Sasha
Ich sehe Myles zögernd nach, während er Dad wie ein kleines Lamm hinterherstolpert. Er wirft mir einen letzten vorsichtigen Blick zu, bevor er hinter sich die Terrassentür schließt.
Ich seufze, mache mich bereit auf verletzende Worte und einem großen Streit, doch zu meiner Überraschung tanzt ein ehrliches Lächeln auf Mom's Lippen, als ich zu ihr sehe.
»Er scheint ganz lieb zu sein«, sagt sie ruhig.
»Ehm ja«, stottere ich und mustere sie verwirrt. Was wird das hier? »Er ist mehr als nur ganz lieb. Er hat ein großes Herz.«
Sie nickt zustimmend und lehnt sich an das Gelände. Sie wirft einen Blick auf die schneeweiße Landschaft. Ein kleines Lächeln zupft an ihren Lippen. In ihren Augen liegt ein Funken von Traurigkeit.
»Warum hast du dich nie gemeldet?«, fragt sie. In ihrer Stimme liegt ein bitterer Unterton. »Wir dachten, du hättest dich betrunken und dich kopfüber in den Chicago River gestürzt. Wir haben tagelang nach dir gesucht, aber du warst wie vom Erdboden verschwunden.«
Ich schlucke schwer und stelle mich neben sie. Ich traue mich nicht, sie weiterhin anzusehen und starre streng geradeaus auf den ausgeschaltenen, beleuchteten Brunnen.
»Ich habe nie wieder getrunken«, gebe ich ehrlich zu. »Ich musste nur raus. Ich war eine Zeit lang bei Jace, aber mit dem habe ich mich zerstritten und war dann ein paar Monate auf der Straße.«
Sie schnappt hörbar nach Luft. Ich mustere sie im Augenwinkel, erkenne jedoch nicht genug, um einschätzen zu können, was sie denkt.
Ich schlucke ein weiteres Mal, doch der Kloß in meinem Hals springt nur höher und wird größer. Er verstopft mir die Luftröhre.
»Es war in Ordnung. Echt. Ab irgendeinem Zeitpunkt habe ich den Hunger nicht mehr gespürt, meinen eigenen Gestank nicht mehr gerochen und sogar herausgefunden, wo man sicher schlafen kann«, erzähle ich ihr, vernehme aber selbst meine heraushörende Unzufriedenheit.
»Ach, Sasha. Du hättest jederzeit zurückkommen können«, sagt sie leise. »Wir wären auch nicht böse auf dich gewesen. Wir haben uns nur wahnsinnige Sorgen um dich gemacht.«
Ich lehne meinen Kopf auf meine verschränkten Arme und drehe ihr mein Gesicht zu. »Hätte ich, aber dann ist mir Myles vor die Füße gestolpert. Er hat mich einfach so mit zu sich genommen, mich bekocht, meine Kleidung gewaschen und mir einen Job besorgt.«
Sie nickt leicht und lächelt traurig. »Dann muss er ja wirklich ein großes Herz haben.«
Ich erwidere ihr Lächeln und blicke wieder zu dem Wasserspucker. Er ist hässlich verziert und schon etwas demoliert. Sie werden ihn wahrscheinlich irgendwann einmal renovieren müssen.
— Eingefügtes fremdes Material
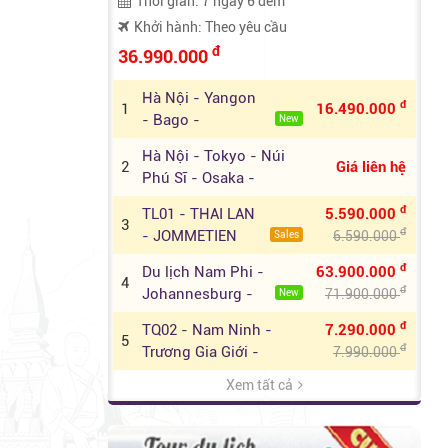
Thời gian: 7 ngày 6 đêm
Khởi hành: Theo yêu cầu
đ
36.990.000
Hà Nội - Yangon
đ
1
16.490.000
- Bago -
New
Kyaikhtiyo
Hà Nội - Tokyo - Núi
2
Giá liên hệ
Phú Sĩ - Osaka -
Nagoya
đ
TL01 - THAI LAN
5.590.000
3
đ
- JOMMETIEN
6.590.000
Sales
BEACH -
đ
Du lịch Nam Phi -
63.900.000
SUANTHAI
4
đ
Johannesburg -
71.900.000
New
Pretoria - Sun
đ
TQ02 - Nam Ninh -
7.290.000
City - Cape Town
5
đ
Trương Gia Giới -
7.990.000
Phượng Hoàng Cổ
Xem tất cả
Hàn Quốc - Suwon -
Trấn
đ
6
14.590.000
Everland - Nami
TL - THÁI LAN :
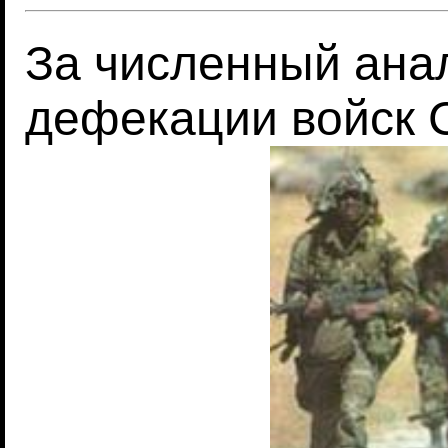
За численный ана
дефекации войск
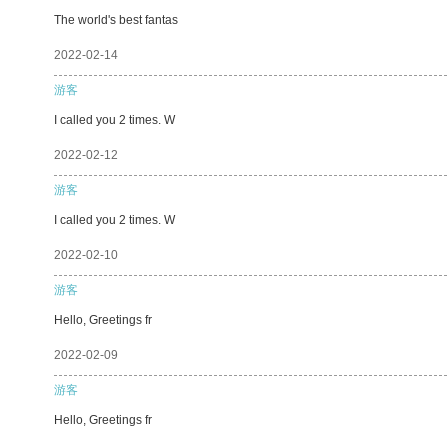
The world's best fantas
2022-02-14
游客
I called you 2 times. W
2022-02-12
游客
I called you 2 times. W
2022-02-10
游客
Hello, Greetings fr
2022-02-09
游客
Hello, Greetings fr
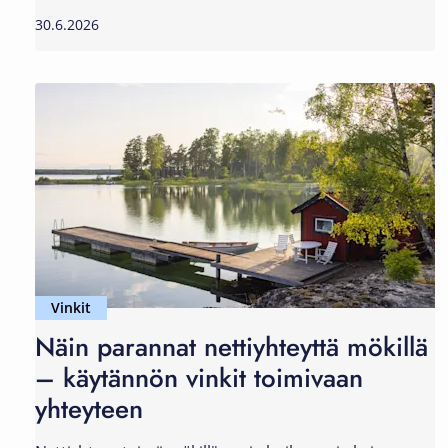
30.6.2026
Vinkit
Näin parannat nettiyhteyttä mökillä
– käytännön vinkit toimivaan
yhteyteen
»Mom, mir geht es gut. Tut mir leid, dass ich mich nie gemeldet habe. Ich wollte mein Leben endlich auf die Reihe bekommen«, füstere ich. »Nach alledem wollte ich endlich mal etwas auf die Reihe bekommen. Alleine.«
Sie dreht ihren Kopf und starrt mich überrascht an. »Sasha, hast du dich gerade entschuldigt?«
Ich nicke schmunzelnd. »Hat mir Myles beigebracht.«
Sie kichert leise. »Er hat dir aber eine Menge geholfen. Ich muss wohl dem Retter meines Sohnes ordentlich danken.«
Ich stelle mich wieder gerade auf und strecke mich. Mein Rücken knackst wie der eines alten Mannes.
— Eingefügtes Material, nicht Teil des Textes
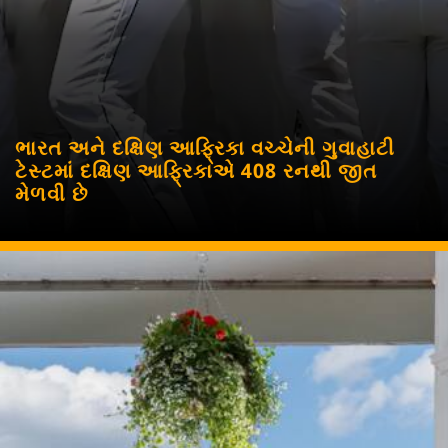
ભારત અને દક્ષિણ આફ્રિકા વચ્ચેની ગુવાહાટી
ટેસ્ટમાં દક્ષિણ આફ્રિકાએ 408 રનથી જીત
મેળવી છે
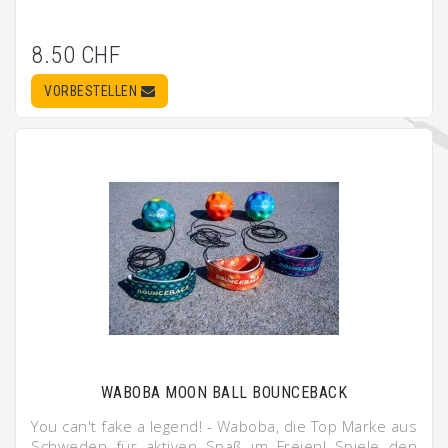
8.50 CHF
VORBESTELLEN
WABOBA MOON BALL BOUNCEBACK
You can't fake a legend! - Waboba, die Top Marke aus
Schweden für aktiven Spaß im Freien! Spiele den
»Dann sollten wir wohl wieder rein. Dad macht Myles wahrscheinlich mit seinem ganzen Gelabber total unsicher«, scherze ich.
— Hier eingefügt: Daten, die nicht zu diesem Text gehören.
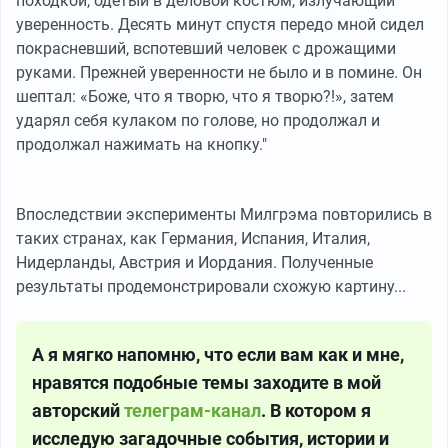
походкой, одетый в деловой костюм, излучающий
уверенность. Десять минут спустя передо мной сидел
покрасневший, вспотевший человек с дрожащими
руками. Прежней уверенности не было и в помине. Он
шептал: «Боже, что я творю, что я творю?!», затем
ударял себя кулаком по голове, но продолжал и
продолжал нажимать на кнопку."
Впоследствии эксперименты Милгрэма повторились в
таких странах, как Германия, Испания, Италия,
Нидерланды, Австрия и Иордания. Полученные
результаты продемонстрировали схожую картину...
А я мягко напомню, что если вам как и мне,
нравятся подобные темы заходите в мой
авторский
телеграм-канал
. В котором я
исследую загадочные события, истории и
Mom hakt sich bei mir unter. Gemeinsam betreten wir wieder den Saal. Ich ignoriere die Blitze der Kamera, dir mich inzwischen erkennt haben müssen und führe Mom an ihren Tisch.
DU LIEST GERADE
Bully
General Fiction'Alles ist nun Geschichte. Doch die Dämonen sind es nicht. Genauso wenig wie Sasha selbst. Um ihn dreht sich immer noch die Welt. Er ist die Sonne und ich bin nur ein Zwergplanet.' Würden seine früheren Mobber Myles heute sehen, würden sie wohl gena...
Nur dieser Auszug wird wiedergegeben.